EXEGETICAL AND CRITICAL

Jonah 3:1-9. The preaching of Repentance by Jonah in Nineveh and its Result.

Jonah 3:1-2. God sends the prophet, the second time, to make his proclamation—his Krîah—against Nineveh; the same that was to be put in his mouth. דֹּבֵר, part. fut. as in Isaiah 5:5. [דֹּבֵר signifies, according to the idiomatic use of the participle, about to tell, and suggests the idea of a proximate futurity.—C. E.]

Jonah 3:3. Jonah is made wiser by the chastisement which he experienced, and does not again attempt to evade the call.

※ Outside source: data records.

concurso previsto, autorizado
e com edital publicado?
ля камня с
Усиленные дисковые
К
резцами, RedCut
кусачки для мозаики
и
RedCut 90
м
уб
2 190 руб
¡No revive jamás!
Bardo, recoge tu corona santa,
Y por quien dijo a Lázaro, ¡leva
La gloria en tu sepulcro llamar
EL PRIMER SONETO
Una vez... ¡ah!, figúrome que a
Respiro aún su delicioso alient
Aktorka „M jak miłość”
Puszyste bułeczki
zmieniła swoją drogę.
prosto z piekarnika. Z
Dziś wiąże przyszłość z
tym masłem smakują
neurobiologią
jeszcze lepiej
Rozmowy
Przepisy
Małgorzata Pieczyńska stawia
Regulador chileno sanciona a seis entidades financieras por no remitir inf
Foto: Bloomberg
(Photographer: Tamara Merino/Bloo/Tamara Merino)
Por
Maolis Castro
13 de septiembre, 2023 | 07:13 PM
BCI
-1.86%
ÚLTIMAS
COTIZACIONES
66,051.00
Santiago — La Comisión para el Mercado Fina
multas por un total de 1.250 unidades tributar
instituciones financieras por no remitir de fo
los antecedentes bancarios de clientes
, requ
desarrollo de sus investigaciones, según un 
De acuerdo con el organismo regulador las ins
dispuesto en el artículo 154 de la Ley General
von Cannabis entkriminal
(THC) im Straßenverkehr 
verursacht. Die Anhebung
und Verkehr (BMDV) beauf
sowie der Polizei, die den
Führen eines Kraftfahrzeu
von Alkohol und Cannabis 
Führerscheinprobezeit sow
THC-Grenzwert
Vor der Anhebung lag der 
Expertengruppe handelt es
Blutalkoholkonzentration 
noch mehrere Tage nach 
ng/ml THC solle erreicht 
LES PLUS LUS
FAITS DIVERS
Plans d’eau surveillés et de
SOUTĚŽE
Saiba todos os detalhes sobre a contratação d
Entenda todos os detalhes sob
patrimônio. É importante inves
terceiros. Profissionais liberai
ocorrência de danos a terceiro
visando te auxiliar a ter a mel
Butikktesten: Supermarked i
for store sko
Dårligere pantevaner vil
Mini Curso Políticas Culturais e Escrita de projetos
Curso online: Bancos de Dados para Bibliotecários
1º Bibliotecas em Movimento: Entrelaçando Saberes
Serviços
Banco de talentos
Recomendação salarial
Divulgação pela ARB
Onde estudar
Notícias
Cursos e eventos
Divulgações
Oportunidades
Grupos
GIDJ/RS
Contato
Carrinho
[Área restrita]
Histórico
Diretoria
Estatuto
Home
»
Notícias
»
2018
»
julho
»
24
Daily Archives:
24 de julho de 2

Now Nineveh was a great city (comp. the Introduction, p. 9) before God [für Gott]. The ,dativus ethicus designates not an inward peculiar relation of Nineveh to God, as in the passage (Acts 7:20) quoted by Hitzig; but it corresponds to the phrase “before God,” which is applied to Nimrod, the founder of the city (Genesis 10:9), and denotes here the world-position of the city, there of the person. Men may appear great to their people; cities to their possessors, or spectators, and still not occupy a world-position. (Deuteronomy 1:28). [“עִיר גדוֹלָה לֵאלֹהִים, a city great to God. This phrase has been variously explained. Some, with Kimchi, deem it merely a superlative form; Gesenius construes the ל instrumentally, great through God, i. e., through his favor. Others consider it to be equivalent to לפִנֵי אֱלֹהִיםbefore God, Genesis 10:9. Thus the Targum קָדָם יִיָ. Of this last interpretation I approve, as it was most natural to refer the size of a city, of which the Hebrews could form no adequate conception, to the Divine estimation. I have accordingly rendered the words literally, as our preposition to is often used to note opinion, or estimate.” Henderson On Jonah.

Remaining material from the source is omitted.